From the desert to the mountaintop, a Lenten homily

From the desert to the mountaintop, a Lenten homily March 17, 2019

As a child growing up in Peru, I would see majestic mountains all the time.  I could see large mountains down the street from my house even though I lived just about two or three miles from the Pacific Ocean.  The highway to my house had the ocean on the right side and mountains on the left.  Road trips often involved driving through dangerous mountain passes and seeing strikingly beautiful mountain scenery.  Sometimes my dad would stop on the side of the road and let us out of the car to run around. We would head straight up the giant sand mountains of Peru’s coast.  I think this was one of my dad’s hidden tricks: have the kids run and get tired so they would fall asleep during the long car rides.

Whenever we gaze at mountains, great wonder and awe stir up deep within us… especially if we’re standing on top of one.  Mountains remind us of how small we are… they remind us that we are not the center of the universe, that we are rather insignificant, and something greater than us exists out there.

I believe mountains reveal an aspect of the glory of God – these mighty and imposing formations speak of God’s power and majesty.

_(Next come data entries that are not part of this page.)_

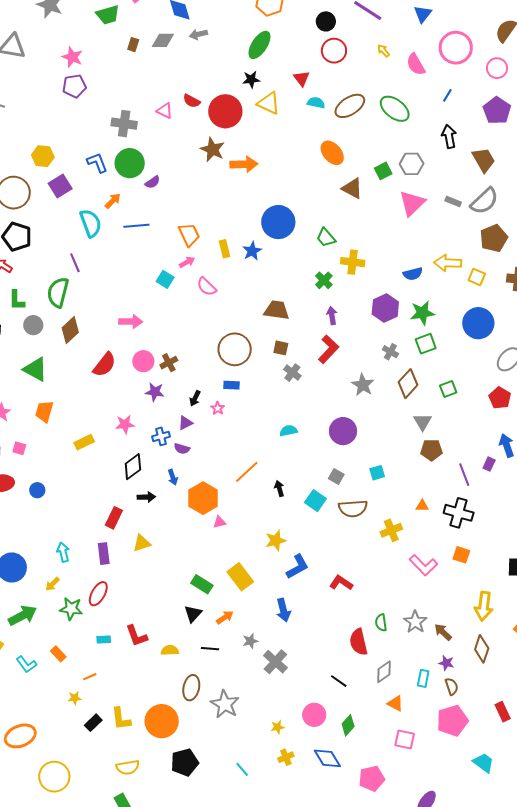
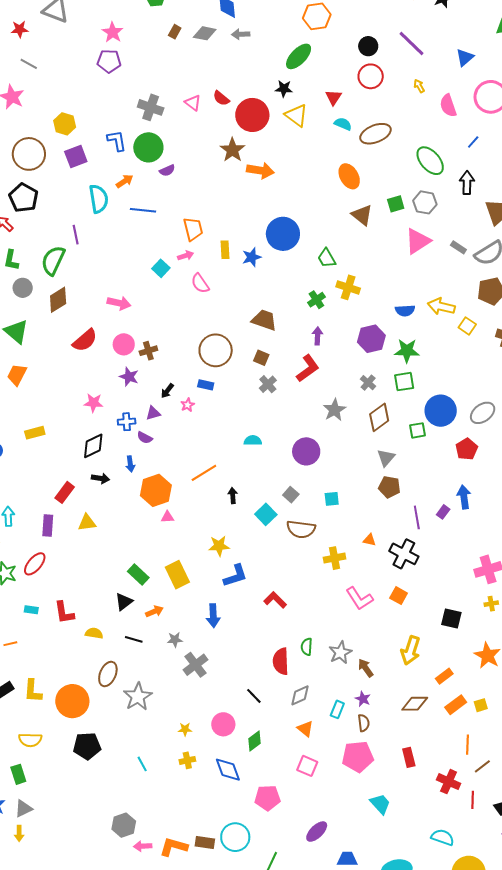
green ellipse: (395, 109) -> (430, 161), moved
blue circle: (478, 323) -> (441, 411), moved
yellow rectangle: (84, 442) -> (35, 433), moved
brown diamond: (482, 649) -> (415, 704), moved, turned 60

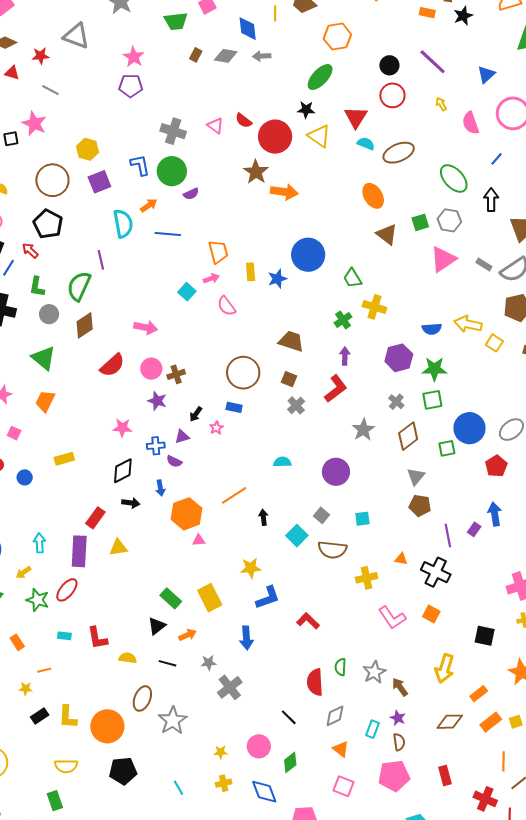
red triangle: (333, 97) -> (356, 117), size x1.4
purple rectangle: (48, 526) -> (79, 551), size x1.4

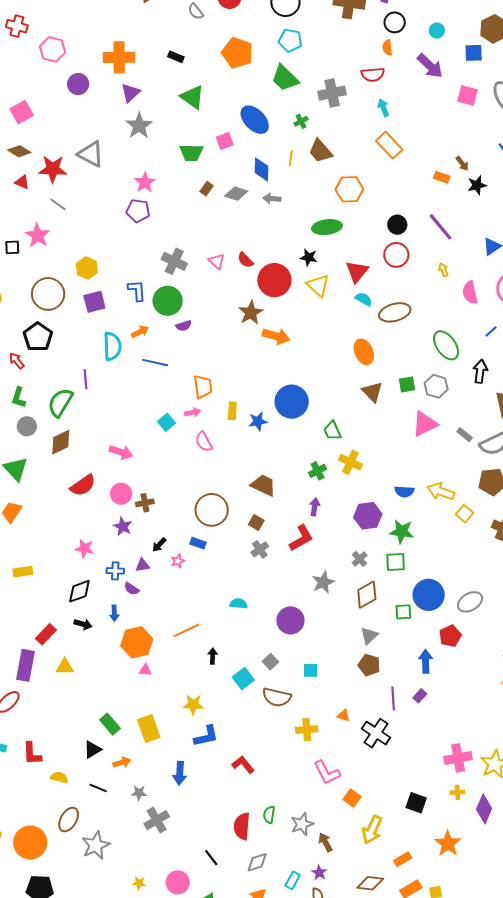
red star: (41, 56) -> (53, 169), size x1.6
green ellipse: (320, 77) -> (327, 227), turned 32
blue arrow: (495, 514) -> (426, 661), moved
orange square: (431, 614) -> (352, 798), moved

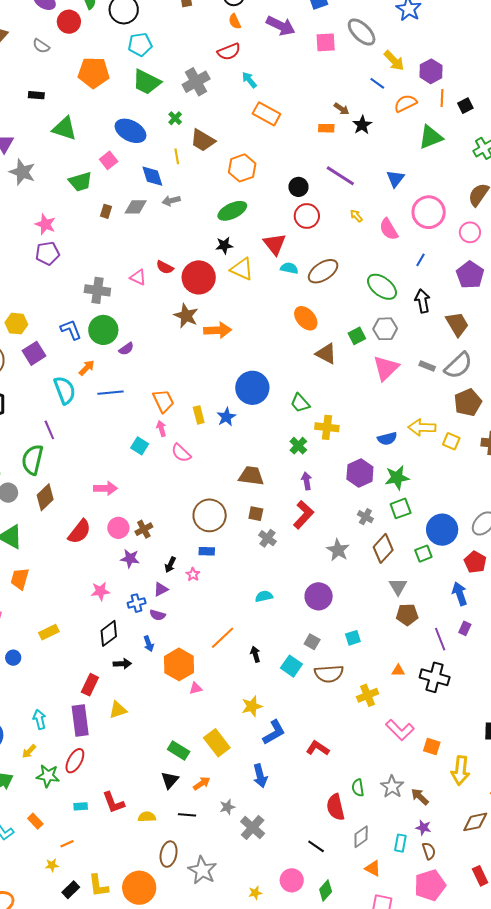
pink arrow: (192, 412) -> (161, 429), turned -77

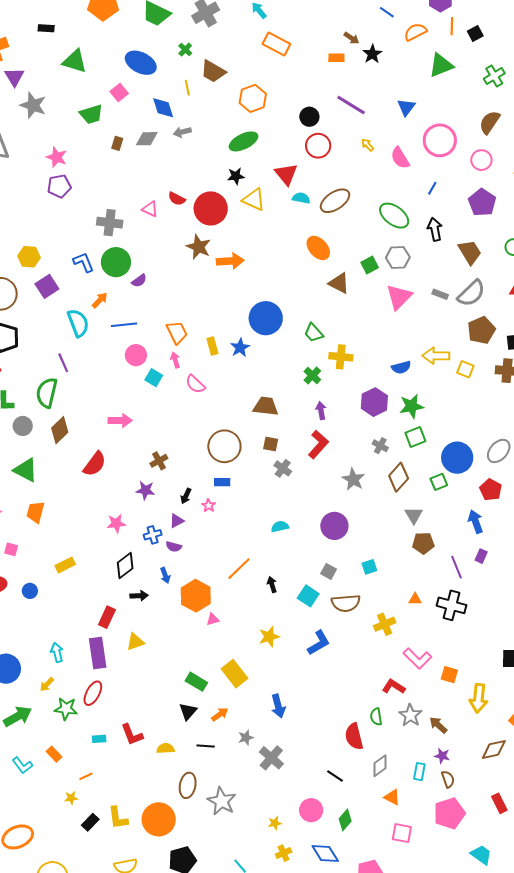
pink circle: (118, 528) -> (136, 355), moved
blue L-shape: (274, 732) -> (319, 643), moved
red L-shape: (318, 748) -> (394, 687), moved

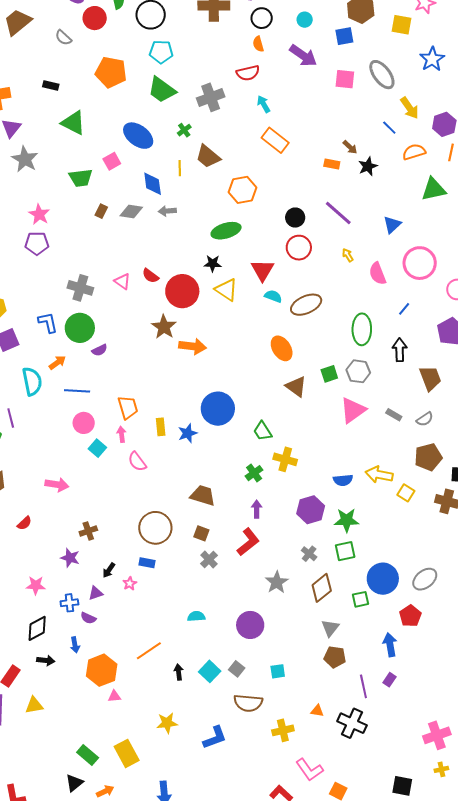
green ellipse: (394, 216) -> (362, 329), turned 44
gray semicircle: (471, 293) -> (425, 419), size x0.6
red semicircle: (95, 464) -> (24, 523), size x0.6
cyan square: (308, 596) -> (210, 671), moved

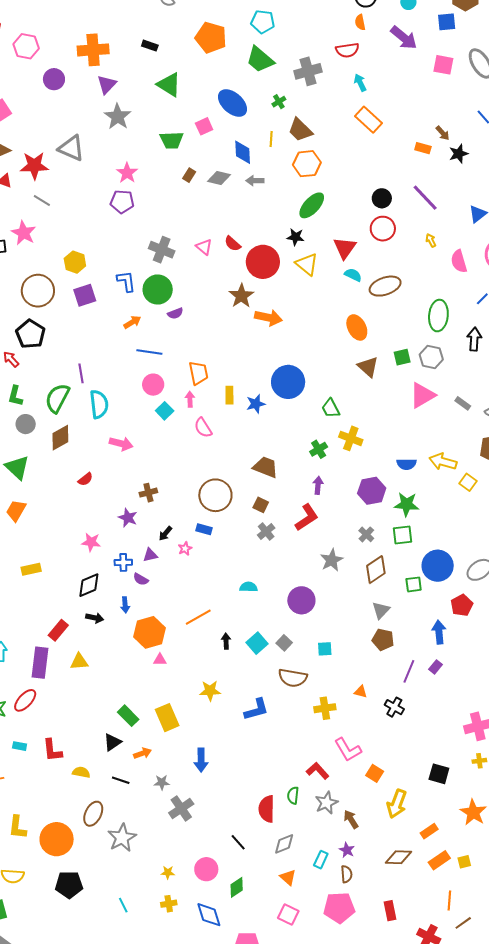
orange hexagon: (243, 190) -> (307, 164), moved
green ellipse: (226, 231) -> (312, 205), turned -36
cyan semicircle: (32, 381) -> (99, 404), moved
purple line: (363, 686) -> (409, 671), turned 30
black cross: (352, 723) -> (394, 707), size x0.7

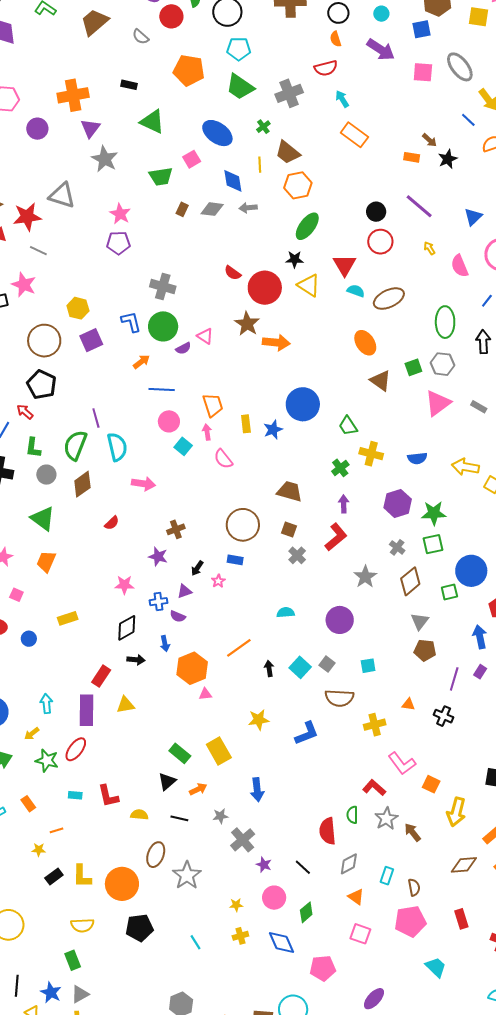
pink triangle: (204, 247) -> (205, 336), moved
blue semicircle: (407, 464) -> (417, 458), moved
purple star: (347, 850) -> (264, 865), moved

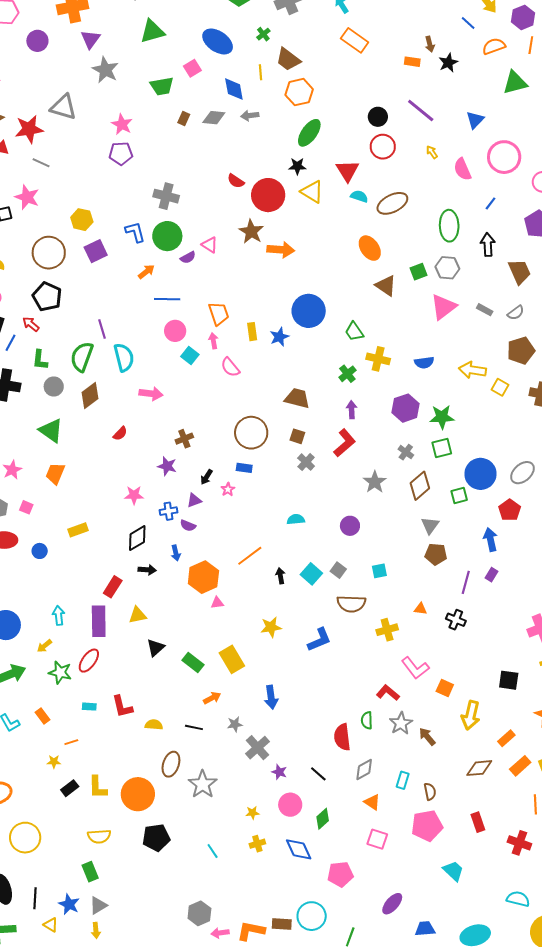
green triangle: (152, 122) -> (152, 31), turned -40
brown arrow: (429, 140) -> (430, 44), turned 35
purple circle: (340, 620) -> (350, 526), size x0.7
black triangle: (167, 781) -> (156, 648), moved

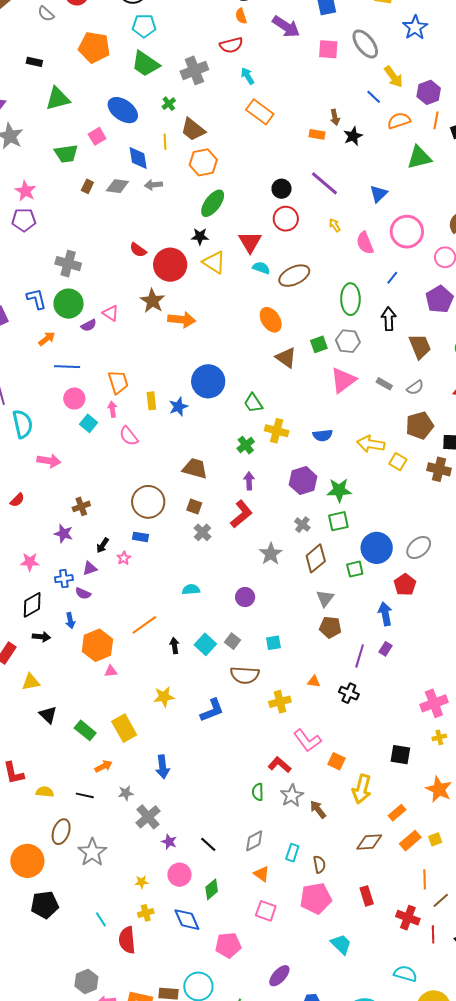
black triangle: (156, 648) -> (48, 715), turned -36
red semicircle: (342, 737) -> (127, 940), moved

These emotions evoked by mountains always come into my mind when I read the passage of the Transfiguration.  Jesus took Peter, John, and James to a mountain top, tradition tells us it was Mount Tabor near Nazareth, and there God’s power and majesty was revealed in Jesus’ Transfiguration.

Why does the second Sunday of Lent always take us to the mountaintop?  Last week we were with Jesus in the desert fasting and praying, but today the Liturgy takes us to a mountain top where Jesus is glorified.  What is the message?

Lent is a time of introspection and conversion.  It began with ashes on our foreheads and the words ‘remember you are dust and to dust you will return.’  During Lent we fast and pray, we make sacrifices and perform actions or disciplines to help us root out bad habits and sin from our lives.

Lent overall is a time when we focus on our need for God… we are reminded of our ever present need for mercy and conversion.

Sometimes however we may become too harsh on ourselves.  We often grab onto past sins and failures, and cannot let go of them (even when we know that God has forgiven us).  We allow our past to keep us down.  We may ask ourselves, “how can God really love me if I have done this or that?  Has He really forgiven me?  I keep falling into the same sin, perhaps I’ll just give up, there’s no hope.”  Or we say, “It’s so much harder now to pray, it’s not how it used to be, I guess I’ll just stop.”

All these thoughts and focus on our sins and mistakes must be balanced with the Transfiguration.

The Transfiguration prepared the disciples for thoughts of discouragement, despair and hopelessness that were to come.  The Transfiguration was to remind them that there was hope in the darkness of Jesus’ crucifixion.  The Transfiguration gave them the hope that allowed them to remain faithful till the resurrection.

During Lent, when we look at our past or present sins, we need to recall the transfiguration moments of lives– those moments of our past when we have felt Jesus particularly close.  Those moments when we have seen Him transfigured before our very eyes:

It could be your wedding day, the birth of your children, getting that long-awaited promotion, the blessing no one got hurt in an accident, a good confession, a long awaited family reunion, the heaven-sent solution to a pressing problem.  We have all experienced so many blessings throughout life!

When we feel Jesus distant, when we feel discouraged, we need to remember the blessings He has given us in the past.  We are never alone, because Jesus is always with us.  Treasure and remember these moments of transfiguration, moments of blessing, and recall them especially when things get tough.

The Lord gives us the Transfiguration to give us hope throughout the journey of life. In the midst of our struggles and sins, Jesus transfigures himself before us, filling us with hope.  Though Lent is a time to focus on our need for repentance, these are forty days that eventually lead to the glorious and joyful resurrection.

As Jesus comes into our midst here and now on the mountaintop of this altar, and then enters into our body and soul to transfigure us, we ask Him to help us during this Lent – that at the end of these forty days we may be renewed and transformed, ready to celebrate joyfully His Resurrection.